I knew something had gone terribly wrong when I began to daydream endlessly about what life would be like without the kids, yet they were barely out of diapers!

My life felt so different from the other couples we knew.  For starters, they honeymooned, took vacations, owned cars, ate at restaurants, had expendable income and probably got a full nights rest more often than not.

My husband and I – we quarreled endlessly, usually about how to discipline the kids, or about our elusive finances; it seemed as though we were never on the same page.

The proverbial grass was definitely greener on the other side of the fence.  I often wondered “Why?” and concluded that other peoples grass would be hues of yellow and brown, too, if they were in my shoes. If only I had more money, could occasionally get a baby sitter who’d watch all four kids at once, could buy a home and a vehicle, and had a spouse who’d adopt my philosophy on parenting, finances and discipline – then YES! – my grass would be a prize winning, blue ribbon green, too.  Right?   Wrong!


In my heart of hearts, I knew that having a better family was dependent upon one thing only: yielding to the Holy Spirit…UGGH!! Of course, this meant I could no longer scream at the top of my lungs when my husband and I argued.  Throwing dishes, VCRs, or other household items in anger would have to cease as well, as would name calling and other negative remarks made at the kids in my anger.  In a nutshell, I’d have to cease all “fits of rage” denying myself the right to indulge my sinful nature (Galatians 5:16-20).

As Jesus stated: “if anyone would come after me, he must deny himself and take up his cross daily and follow me” (Luke 9:23)

I WOULD begin to bite my tongue, submit to my husband (help me, Holy Spirit!) and pray that God would change m…m….m…ME – first! I made a deliberate, conscious effort to have a successful marriage and family life.  The alternative, after all–separation and divorce–was unacceptable.

Through great moments of despair, fighting, verbal abuse and talks of separation, the scriptures constantly mirrored to me what a spiritually healthy family could and should be.  And as I began to submit myself to the principles in God’s word, they began to wash over my life, transforming me and breathing life into the brokenness of my heart and my family’s existence.

Well, years later, after many tears and prayers, joys and trials, I’m happy to say that my grass is finally green(er)!  God has given me a new recipe, one which yields the fruit of a life “in step with the Spirit” (Galatians 5:25).  Yes, my husband and I occasionally argue.  Yes, I still say things I shouldn’t to the kids, but it’s NOTHING like it used to be.  I see the fruit of yielding to the Spirit: loving relationships and peace in my home – and it feels GREAT!
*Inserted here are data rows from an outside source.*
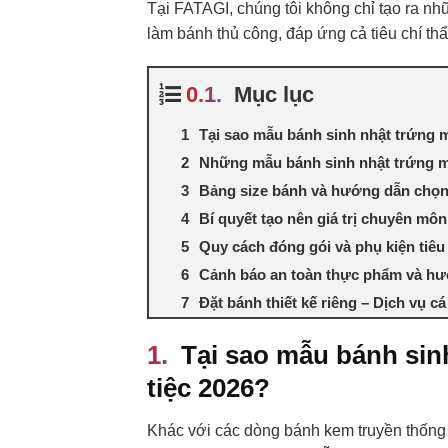
Tại FATAGI, chúng tôi không chỉ tạo ra n
làm bánh thủ công, đáp ứng cả tiêu chí th
Mục lục
Tại sao mẫu bánh sinh nhật trứng 
Những mẫu bánh sinh nhật trứng m
Bảng size bánh và hướng dẫn chọn
Bí quyết tạo nên giá trị chuyên mô
Quy cách đóng gói và phụ kiện tiêu
Cảnh báo an toàn thực phẩm và h
Đặt bánh thiết kế riêng – Dịch vụ c
Tại sao mẫu bánh sin
tiệc 2026?
Khác với các dòng bánh kem truyền thống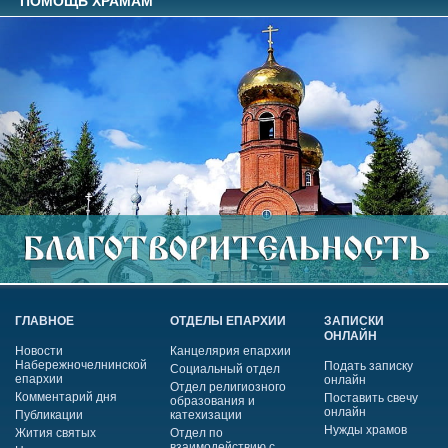
ПОМОЩЬ ХРАМАМ
ГЛАВНОЕ
ОТДЕЛЫ ЕПАРХИИ
ЗАПИСКИ
ОНЛАЙН
Новости
Канцелярия епархии
Набережночелнинской
Подать записку
Социальный отдел
епархии
онлайн
Отдел религиозного
Комментарий дня
Поставить свечу
образования и
онлайн
Публикации
катехизации
Нужды храмов
Жития святых
Отдел по
взаимодействию с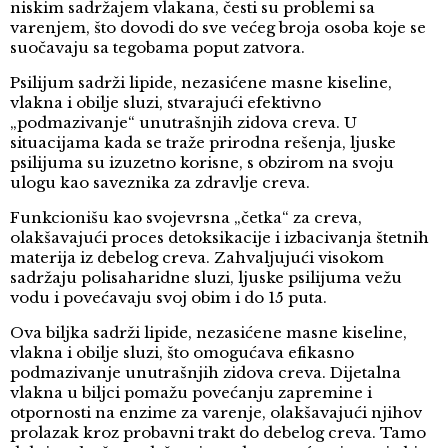
niskim sadržajem vlakana, česti su problemi sa
varenjem, što dovodi do sve većeg broja osoba koje se
suočavaju sa tegobama poput zatvora.
Psilijum sadrži lipide, nezasićene masne kiseline,
vlakna i obilje sluzi, stvarajući efektivno
„podmazivanje“ unutrašnjih zidova creva. U
situacijama kada se traže prirodna rešenja, ljuske
psilijuma su izuzetno korisne, s obzirom na svoju
ulogu kao saveznika za zdravlje creva.
Funkcionišu kao svojevrsna „četka“ za creva,
olakšavajući proces detoksikacije i izbacivanja štetnih
materija iz debelog creva. Zahvaljujući visokom
sadržaju polisaharidne sluzi, ljuske psilijuma vežu
vodu i povećavaju svoj obim i do 15 puta.
Ova biljka sadrži lipide, nezasićene masne kiseline,
vlakna i obilje sluzi, što omogućava efikasno
podmazivanje unutrašnjih zidova creva. Dijetalna
vlakna u biljci pomažu povećanju zapremine i
otpornosti na enzime za varenje, olakšavajući njihov
prolazak kroz probavni trakt do debelog creva. Tamo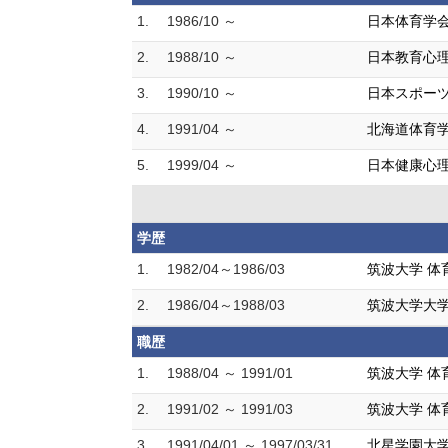
1.
1986/10 ～
日本体育学
2.
1988/10 ～
日本教育心
3.
1990/10 ～
日本スポー
4.
1991/04 ～
北海道体育
5.
1999/04 ～
日本健康心
学歴
1.
1982/04～1986/03
筑波大学 体
2.
1986/04～1988/03
筑波大学大学
職歴
1.
1988/04 ～ 1991/01
筑波大学 体
2.
1991/02 ～ 1991/03
筑波大学 体
3.
1991/04/01 ～ 1997/03/31
北星学園大学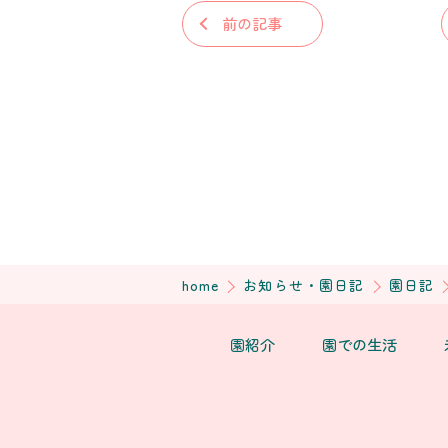
前の記事
home
お知らせ・園日記
園日記
園紹介
園での生活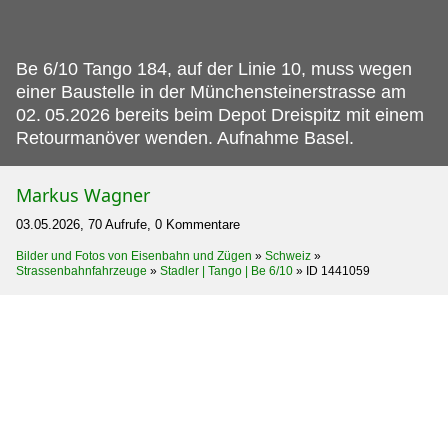
Be 6/10 Tango 184, auf der Linie 10, muss wegen
einer Baustelle in der Münchensteinerstrasse am
02.
05.2026 bereits beim Depot Dreispitz mit einem
Retourmanöver wenden. Aufnahme Basel.
Markus Wagner
03.05.2026, 70 Aufrufe, 0 Kommentare
Bilder und Fotos von Eisenbahn und Zügen
»
Schweiz
»
Strassenbahnfahrzeuge
»
Stadler | Tango | Be 6/10
»
ID 1441059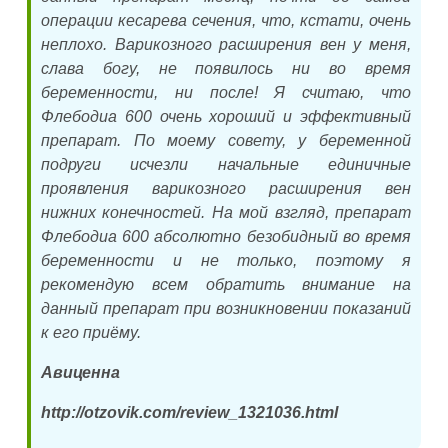
операции кесарева сечения, что, кстати, очень
неплохо. Варикозного расширения вен у меня,
слава богу, не появилось ни во время
беременности, ни после! Я считаю, что
Флебодиа 600 очень хороший и эффективный
препарат. По моему совету, у беременной
подруги исчезли начальные единичные
проявления варикозного расширения вен
нижних конечностей. На мой взгляд, препарат
Флебодиа 600 абсолютно безобидный во время
беременности и не только, поэтому я
рекомендую всем обратить внимание на
данный препарат при возникновении показаний
к его приёму.
Авиценна
http://otzovik.com/review_1321036.html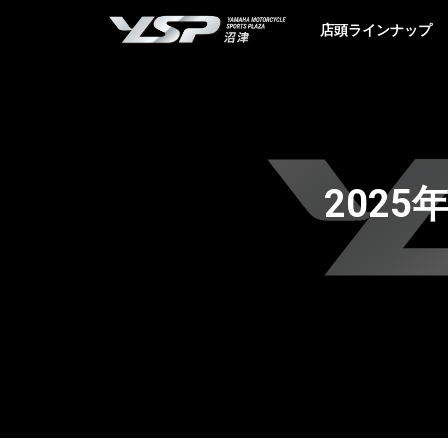
YSP沼津
店頭ラインナップ
2025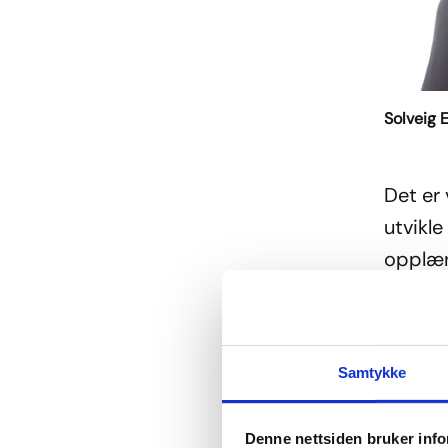
Solveig 
Det er 
utvikle
opplæri
talente
Vi skal
Utdann
Samtykke
individ
omsorg
Denne nettsiden bruker inf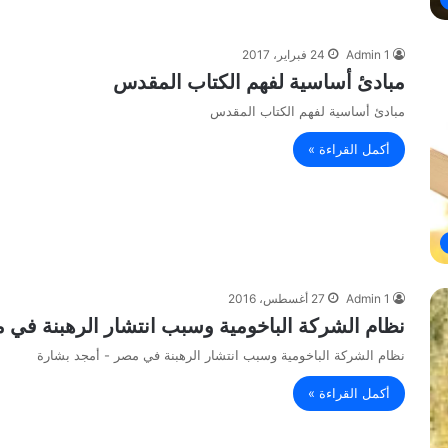
Admin 1
24 فبراير، 2017
مبادئ أساسية لفهم الكتاب المقدس
مبادئ أساسية لفهم الكتاب المقدس
أكمل القراءة »
Admin 1
27 أغسطس، 2016
نظام الشركة الباخومية وسبب انتشار الرهبنة في 
نظام الشركة الباخومية وسبب انتشار الرهبنة في مصر - أمجد بشارة
أكمل القراءة »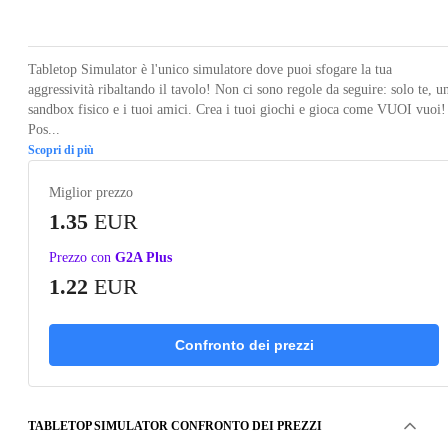
Loading...
Loading...
Loading...
Loading...
Loading
Tabletop Simulator è l'unico simulatore dove puoi sfogare la tua
aggressività ribaltando il tavolo! Non ci sono regole da seguire: solo te, u
sandbox fisico e i tuoi amici. Crea i tuoi giochi e gioca come VUOI vuoi!
Pos...
Scopri di più
Miglior prezzo
1.35
EUR
Prezzo con
G2A Plus
1.22
EUR
Confronto dei prezzi
TABLETOP SIMULATOR CONFRONTO DEI PREZZI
God is continually proving to me that His way is worth the effort it takes to walk in it.  And He doesn’t ask us to walk on our own; He has left us “The Comforter,” the promised Holy Spirit who leads us, empowers us and partners with us to create divine beauty in our lives: relationships that endure, are filled with His grace, and cultivate life-giving, peaceful homes.

With love,


My life verse

“Who am I, Lord God, and what is my family that you have brought me [us] this far?”   (I Chronicles 17:16b.  Strikethrough and “us” is mine.)